Re: [RFC v2 2/5] Define new syscalls readv2,preadv2,writev2,pwritev2

From: Darrick J. Wong
Date: Thu Sep 18 2014 - 14:49:40 EST


On Wed, Sep 17, 2014 at 10:20:47PM +0000, Milosz Tanski wrote:
> New syscalls with an extra flag argument. For now all flags except for 0 are
> not supported.
>
> Signed-off-by: Milosz Tanski <milosz@xxxxxxxxx>
> ---
> fs/read_write.c | 80 +++++++++++++++++++++++++++++++++------
> include/linux/syscalls.h | 12 ++++++
> include/uapi/asm-generic/unistd.h | 10 ++++-
> mm/filemap.c | 2 +-
> 4 files changed, 90 insertions(+), 14 deletions(-)
>
> diff --git a/fs/read_write.c b/fs/read_write.c
> index 9f6d13d..3db2e87 100644
> --- a/fs/read_write.c
> +++ b/fs/read_write.c
> @@ -864,6 +864,8 @@ ssize_t vfs_readv(struct file *file, const struct iovec __user *vec,
> return -EBADF;
> if (!(file->f_mode & FMODE_CAN_READ))
> return -EINVAL;
> + if (flags & ~0)
> + return -EINVAL;
>
> return do_readv_writev(READ, file, vec, vlen, pos, flags);
> }
> @@ -877,21 +879,23 @@ ssize_t vfs_writev(struct file *file, const struct iovec __user *vec,
> return -EBADF;
> if (!(file->f_mode & FMODE_CAN_WRITE))
> return -EINVAL;
> + if (flags & ~0)
> + return -EINVAL;
>
> return do_readv_writev(WRITE, file, vec, vlen, pos, flags);
> }
>
> EXPORT_SYMBOL(vfs_writev);
>
> -SYSCALL_DEFINE3(readv, unsigned long, fd, const struct iovec __user *, vec,
> - unsigned long, vlen)
> +static ssize_t do_readv(unsigned long fd, const struct iovec __user *vec,
> + unsigned long vlen, int flags)
> {
> struct fd f = fdget_pos(fd);
> ssize_t ret = -EBADF;
>
> if (f.file) {
> loff_t pos = file_pos_read(f.file);
> - ret = vfs_readv(f.file, vec, vlen, &pos, 0);
> + ret = vfs_readv(f.file, vec, vlen, &pos, flags);
> if (ret >= 0)
> file_pos_write(f.file, pos);
> fdput_pos(f);
> @@ -903,15 +907,15 @@ SYSCALL_DEFINE3(readv, unsigned long, fd, const struct iovec __user *, vec,
> return ret;
> }
>
> -SYSCALL_DEFINE3(writev, unsigned long, fd, const struct iovec __user *, vec,
> - unsigned long, vlen)
> +static ssize_t do_writev(unsigned long fd, const struct iovec __user *vec,
> + unsigned long vlen, int flags)
> {
> struct fd f = fdget_pos(fd);
> ssize_t ret = -EBADF;
>
> if (f.file) {
> loff_t pos = file_pos_read(f.file);
> - ret = vfs_writev(f.file, vec, vlen, &pos, 0);
> + ret = vfs_writev(f.file, vec, vlen, &pos, flags);
> if (ret >= 0)
> file_pos_write(f.file, pos);
> fdput_pos(f);
> @@ -929,8 +933,9 @@ static inline loff_t pos_from_hilo(unsigned long high, unsigned long low)

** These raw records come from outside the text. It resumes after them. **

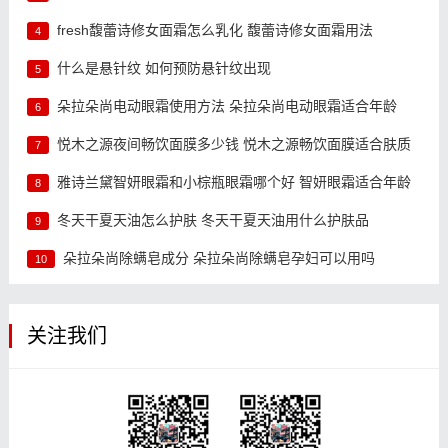
fresh馥蕾诗修女面霜怎么乳化 馥蕾诗修女面霜用法
4
什么是悬针纹 如何预防悬针纹出现
5
朵拉朵尚电动眼霜使用方法 朵拉朵尚电动眼霜适合年龄
6
悦木之源夜间畅饮面膜多少钱 悦木之源畅饮面膜适合肤质
7
雅诗兰黛智妍眼霜和小棕瓶眼霜哪个好 智妍眼霜适合年龄
8
冬天干夏天油怎么护肤 冬天干夏天油用什么护肤品
9
朵拉朵尚除螨皂成分 朵拉朵尚除螨皂孕妇可以用吗
10
关注我们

> return (((loff_t)high << HALF_LONG_BITS) << HALF_LONG_BITS) | low;
> }
>
> -SYSCALL_DEFINE5(preadv, unsigned long, fd, const struct iovec __user *, vec,
> - unsigned long, vlen, unsigned long, pos_l, unsigned long, pos_h)
> +static ssize_t do_preadv(unsigned long fd, const struct iovec __user *vec,
> + unsigned long vlen, unsigned long pos_l,
> + unsigned long pos_h, int flags)
> {
> loff_t pos = pos_from_hilo(pos_h, pos_l);
> struct fd f;
> @@ -943,7 +948,7 @@ SYSCALL_DEFINE5(preadv, unsigned long, fd, const struct iovec __user *, vec,
> if (f.file) {
> ret = -ESPIPE;
> if (f.file->f_mode & FMODE_PREAD)
> - ret = vfs_readv(f.file, vec, vlen, &pos, 0);
> + ret = vfs_readv(f.file, vec, vlen, &pos, flags);
> fdput(f);
> }
>
> @@ -953,8 +958,9 @@ SYSCALL_DEFINE5(preadv, unsigned long, fd, const struct iovec __user *, vec,
> return ret;
> }
>
> -SYSCALL_DEFINE5(pwritev, unsigned long, fd, const struct iovec __user *, vec,
> - unsigned long, vlen, unsigned long, pos_l, unsigned long, pos_h)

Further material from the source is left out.